An Act of 1708, generally known as the Cruisers and Convoys Act was designed to protect British maritime trade by allocating Royal Navy ships to protect convoys, by encouraging privateers to assist in protecting convoys and amending the prize rules to encourage naval ships to attack enemy warships, and both Royal Navy ships and privateers to attack enemy privateers and merchant ships.The two main changes to the made under this Act were the abolition of the Crown's shares in the value of merchant ships and their cargoes captured by naval vessels, and of goods captured by privateers, and the payment of Head money of 5 pounds for each crew member of a captured or sunk enemy warship, as far as these could be established, replacing gun money. As with other Prize Acts, this ceased to have effect at the end of the War of the Spanish Succession in 1714, although its provisions were largely repeated in subsequent Prize Acts of 1756, 1776, 1780 and 1793, issued at the outbreaks of conflicts or to include new belligerents. Occasionally, if an enemy merchant ship were captured where it was difficult to take it to an Admiralty Court or prize agent, the captor might offer to ransom it for 10% to 15% of its estimated value. In 1815, ransoming was prohibited except in case of necessity, for example where an enemy warship were nearby.
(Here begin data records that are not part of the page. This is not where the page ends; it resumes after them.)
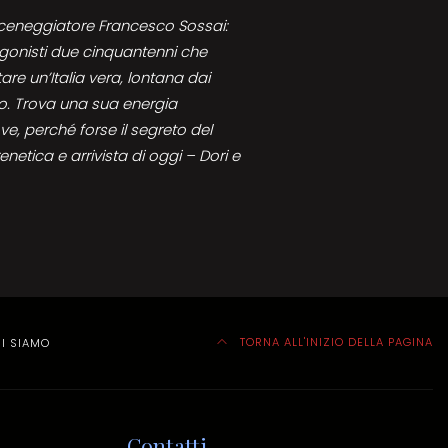
sceneggiatore Francesco Sossai:
gonisti due cinquantenni che
are un’Italia vera, lontana dai
ro. Trova una sua energia
, perché forse il segreto del
netica e arrivista di oggi – Dori e
TORNA ALL'INIZIO DELLA PAGINA
I SIAMO
Contatti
The 1708 Act still required captured ships to be placed in the custody of Admiralty prize agents before adjudication by the Admiralty Court, and of paying Customs duties on captured cargoes. However, once they had paid these duties, Royal Navy captors were free to sell these cargoes at the best prices rather than having to sell them through Admiralty prize agents, as privateers had always been able to do so. The Act also allowed Royal Navy captains, officers and crews to appoint their own experts and prize agents to dispute the value of ships or goods acquired for naval use and collect prize money on their behalf. Admiralty appointed prize agents were, however, now entitled to a fee of 2% in Britain and 5% abroad. The various changes brought in by this Act are regarded as the basis for the fortunes made from prize money in the 18th and early 19th centuries. .
In the Georgian navy, shares of prize money were based on rank. As there were few senior ofﬁcers, their individual shares were larger than junior officers and very much larger than those of the seamen. The percentages of prize money granted to senior ofﬁcers were generally higher in the 18th century than in most of the 19th century. Although shares varied over time, and captains within a ﬂeet or squadron could agree alternative sharing arrangements, in the 18th century, an admiral could generally receive one-eighth of the value of all prizes taken by his fleet or squadron, and if there were more than one admiral, they would share that eighth. A captain usually received one-quarter of the value his prize, or three-eighths if not under the command of an admiral. The distribution for other officers and men was less detailed than it later became: other ofﬁcers shared another quarter and the crew shared the remainder. Any ships within sight of a battle also participated in the sharing of prize money, and any unclaimed prize money was allocated to Greenwich Hospital.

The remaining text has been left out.